After several years running ZFS arrays, in 2022 I decided I wanted to experiment and take a different approach to my home media-server, which as of this writting has 30TB of digital media on a ZFS array.
ZFS is a robust filesystem and solution but it requires having all of your hard drives spinning 24x7 when serving data off the array. Most often than not I have about 2-3 concurrent Plex streams reading some media file that could be read from a single hard drive rather than 5 disks. Therefore one of my goals in 2022 is to lower my power consumption of my 24/7 home server.
- Low power consumption for 24/7 operation. This means most hard drives must be spun-down.
- Must run opensource or free software (no licenses). Linux ideally.
- Some protection against bit-rot and checksumming of my data files.
- File system should be able to detect hardware errors (automatic repair is not necessary, since this isn't an array).
- I should be able to recover my files from a single disk catastropic event (e.g: hardware failure, or specific data block bitrot)
- NVME caching (tiered storage). I want to write all new files to superfast storage (nvme) and later 'archive' my data into spinning hard drives.
The following open-source projects seem to be able to help reach my goals. It requires elbow grease and stich this all together manually to mimic unraid.
- SnapRAID. Provides data parity, backups, checksumming of existing backups.
- Claims to be better than UNRAID's own parity system with the ability to 'fix silent errors' and 'verify file integrity' among others.

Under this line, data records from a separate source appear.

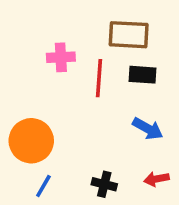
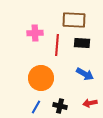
orange circle: (31, 141) -> (41, 78), moved
blue line: (43, 186) -> (36, 107), moved

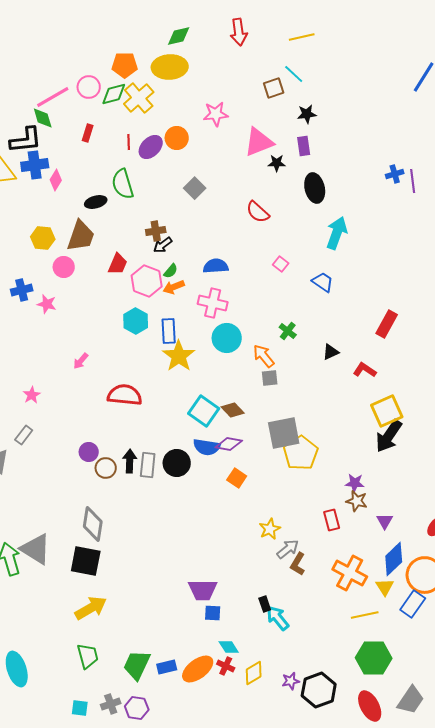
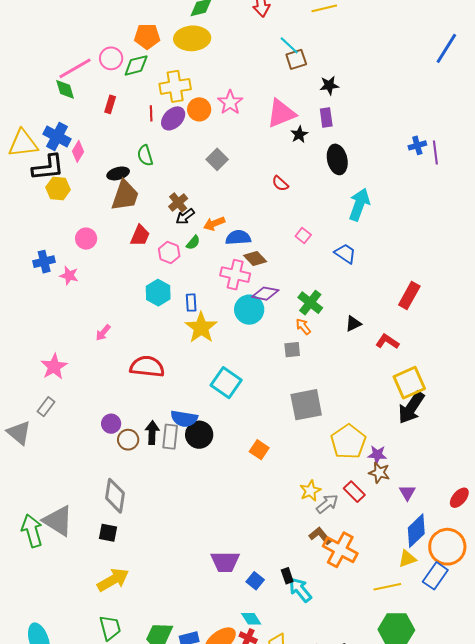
cyan line: (294, 74) -> (289, 45), moved
yellow cross: (139, 98) -> (175, 86), moved, turned 32
pink star: (216, 114) -> (230, 102), moved, turned -30
black L-shape: (26, 140) -> (48, 167), moved
black star: (277, 163) -> (299, 134), turned -30
blue cross: (35, 165) -> (57, 136), turned 36
green semicircle: (123, 184) -> (145, 155), size x0.7
red semicircle: (258, 212) -> (280, 183), size x0.7
brown cross: (156, 231) -> (178, 202), turned -30
brown trapezoid: (81, 236) -> (125, 195), moved
yellow hexagon: (43, 238) -> (58, 188), moved
pink hexagon: (147, 281) -> (169, 253), size x0.7
orange arrow: (174, 287) -> (214, 224), moved
blue rectangle: (169, 331) -> (191, 303), size x0.7
green cross: (288, 331) -> (310, 303), size x1.4
orange arrow: (264, 356) -> (303, 327), moved, size x0.7
pink star: (32, 395) -> (54, 367), size x1.5
brown diamond: (233, 410) -> (255, 259), moved
purple diamond: (229, 444) -> (265, 294), moved
blue semicircle: (207, 447) -> (184, 419), moved
yellow pentagon: (301, 453) -> (348, 442), moved
red rectangle: (332, 520) -> (354, 492), turned -30
yellow star: (270, 529) -> (310, 491), moved
gray arrow: (288, 549) -> (327, 504), moved
black square: (86, 561) -> (108, 533), size x0.6
brown L-shape: (298, 564) -> (320, 536), turned 110
orange cross: (350, 573) -> (340, 550), moved
yellow triangle: (385, 587) -> (407, 559), turned 42
blue square: (213, 613) -> (255, 581), moved, turned 36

- BRTFS Filesystem similar to ZFS in that it provides be the ability to 'send/receive' data streams (ala
zfs send
) with the added benefit that I can run individualdisk scrubs
to detect hardware issues that require me to restore from snapraid parity. - MergerFS. FUSE filesystem that allows me to 'stitch together' multiple hard drives with different mountpoints and takes care of directing I/O operations based on a set of rules/criteria/policies.
- snapraid-btrfs. Automation and helper script for BRTFS based snapraid configurations. Using BRTFS snapshots as the data source for running 'snapraid sync' allows me to continue using my system 24/7 without data corruption risks or downtime when I want to build my parity/snapraid backups.
- snapraid-btrfs-runner. Helper script that runs
snapraid-btrfs
sending its output to the console, a log file and via email. - hd-idle. Helper script running on systemd ensuring that spinning hard drives are spun down (standby) and set into a lower power consumption power state.
- btrfs-list. Script providing a nice tree-style view of btrfs subvolumes/snapshots (ala
zfs list
).
apt-get install zfsutils-linux cockpit-pcp btrfs-progs libbtrfsutil1 btrfs-compsize duc smartmontools
RAID1 of two SSD disks. We'll write all stuff here then purge to 'cold-storage' slower disks via cron.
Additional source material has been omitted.